La domanda ipotetica, che un giorno potrebbe essere di importanza pratica, è se un innesto di cellule β pure fornirebbe un risultato di trapianto adeguato. In termini di effetti metabolici di tutto il corpo della secrezione di glucagone da innesti, sembra che la secrezione da innesti fornisca una protezione minima contro l’ipoglicemia acuta (34), tuttavia i trapianti di isole umane possono mantenere livelli di glucosio quasi normali. La secrezione persistente di glucagone dal pancreas può dare un certo contributo all’omeostasi del glucosio ma, ancora una volta, poca protezione contro l’ipoglicemia acuta. Queste risposte di glucagone carenti potrebbero rendere i destinatari più inclini all’ipoglicemia durante l’esercizio (35,36), ma è improbabile che ciò superi i benefici. La prossima domanda è se ci sia qualche importante influenza locale delle cellule non β dell’isolotto sulla funzione delle cellule β. Considerando l’anatomia microvascolare dell’isolotto e gli esperimenti fisiologici che dimostrano che le cellule non β sono a valle delle cellule β (13,14), sembra probabile che la maggior parte delle cellule β non sia influenzata da cellule non β. Alcune informazioni possono essere fornite dalle nostre misurazioni che hanno determinato quanto lontano le cellule β erano lontane dalle cellule non β. Quando abbiamo quantificato il numero di cellule β che si trovavano in prossimità di una cellula non β, è stato riscontrato che il 65-75% delle cellule β erano 50 µm da una cellula non β. Sembra improbabile che la secrezione locale da cellule non β possa avere molta influenza paracrina a quella distanza.
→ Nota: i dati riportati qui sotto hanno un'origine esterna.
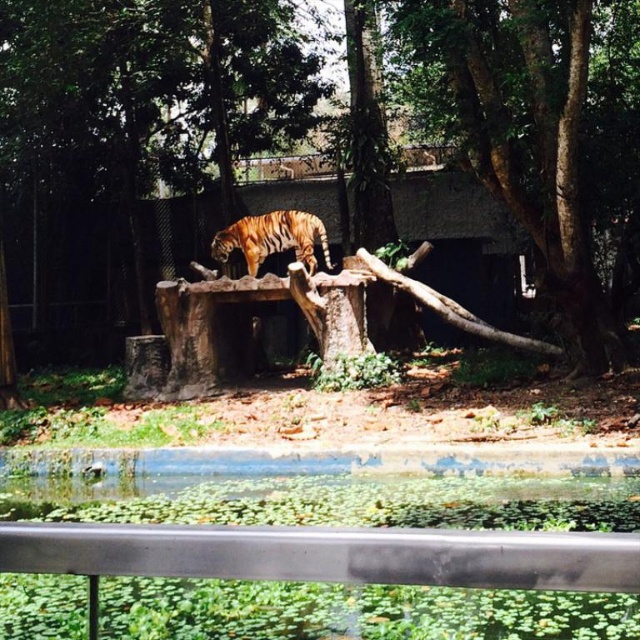 Who is more forward, (557, 173) or (598, 371)?

Point (557, 173)

Between brown rough tree stump at center and brown rough tree trunk at center, which one appears on the left side from the viewer's perspective?

brown rough tree stump at center is more to the left.

This screenshot has width=640, height=640. What are the coordinates of `brown rough tree stump at center` in the screenshot? It's located at (520, 140).

Is silver metallic rail at lower center bigger than orange striped tiger at center?

Incorrect, silver metallic rail at lower center is not larger than orange striped tiger at center.

What do you see at coordinates (328, 554) in the screenshot? I see `silver metallic rail at lower center` at bounding box center [328, 554].

You are a GUI agent. You are given a task and a screenshot of the screen. Output one action in this format:
    pyautogui.click(x=<x>, y=<y>)
    Task: Click on the silver metallic rail at lower center
    This screenshot has width=640, height=640.
    Given the screenshot: What is the action you would take?
    pyautogui.click(x=328, y=554)

Which of these two, brown rough tree stump at center or orange striped tiger at center, stands shorter?

Standing shorter between the two is orange striped tiger at center.

Is brown rough tree stump at center wider than orange striped tiger at center?

Indeed, brown rough tree stump at center has a greater width compared to orange striped tiger at center.

Which is in front, point (611, 296) or point (224, 256)?

Point (224, 256) is more forward.

I want to click on brown rough tree stump at center, so click(520, 140).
Inoltre, da studi di altri (37,38), sappiamo che la microvascolatura delle isole trapiantate è molto diversa dal normale. Pertanto, l’anatomia degli innesti di isole è molto diversa dalle isole del pancreas, ma questi innesti sono ancora efficaci nell’invertire l’iperglicemia nei pazienti diabetici.

In conclusione, abbiamo scoperto che gli aggregati arricchiti con cellule β possono efficacemente invertire l’iperglicemia nei topi e che le isole intatte trapiantate sono esaurite nelle cellule non β. È quindi probabile che le cellule non β delle isole non siano essenziali per il successo del trapianto di isole.